**SUPPLIED MATERIAL:**
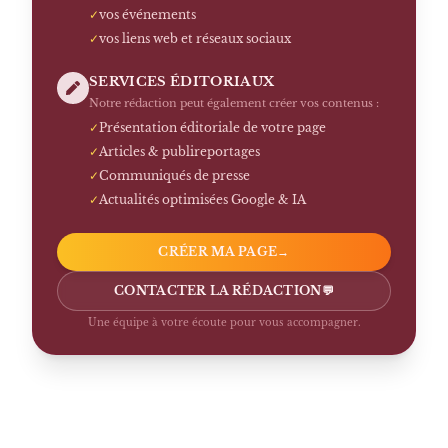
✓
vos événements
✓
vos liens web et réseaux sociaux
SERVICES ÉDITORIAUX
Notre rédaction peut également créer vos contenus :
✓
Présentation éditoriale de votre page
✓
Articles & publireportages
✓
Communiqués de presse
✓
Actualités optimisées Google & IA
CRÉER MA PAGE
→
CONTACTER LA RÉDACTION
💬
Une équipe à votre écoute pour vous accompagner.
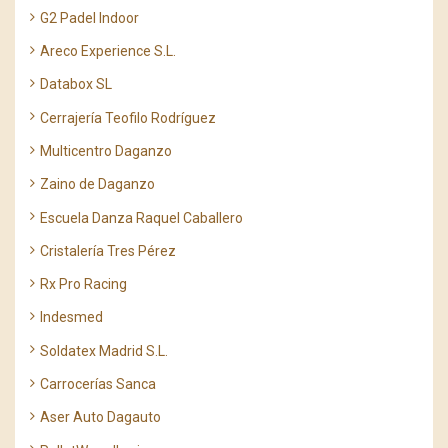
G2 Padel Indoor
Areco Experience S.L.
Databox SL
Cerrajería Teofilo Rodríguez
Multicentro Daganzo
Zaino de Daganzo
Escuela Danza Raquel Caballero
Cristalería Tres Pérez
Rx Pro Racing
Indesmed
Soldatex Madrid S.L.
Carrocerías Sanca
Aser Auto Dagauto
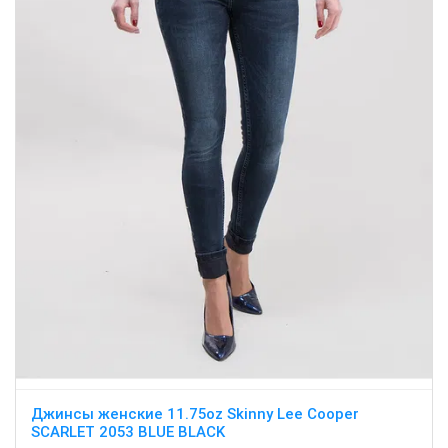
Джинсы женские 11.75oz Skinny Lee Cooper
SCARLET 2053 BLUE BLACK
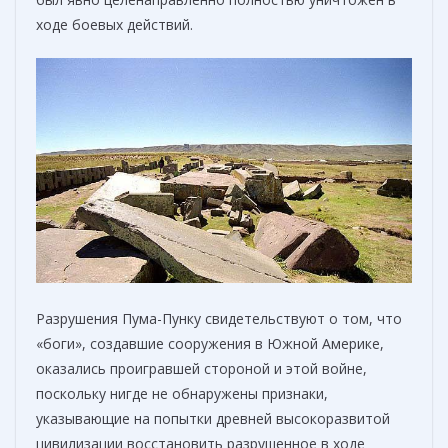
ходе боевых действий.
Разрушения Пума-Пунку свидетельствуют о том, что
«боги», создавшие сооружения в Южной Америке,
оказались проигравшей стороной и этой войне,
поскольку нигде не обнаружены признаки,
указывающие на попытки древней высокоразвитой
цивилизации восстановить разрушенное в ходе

**WHAT IS EXPECTED:**
Please copy every line of the material that contains the word "ходе".

**ANSWER AREA:**
ходе боевых действий.
цивилизации восстановить разрушенное в ходе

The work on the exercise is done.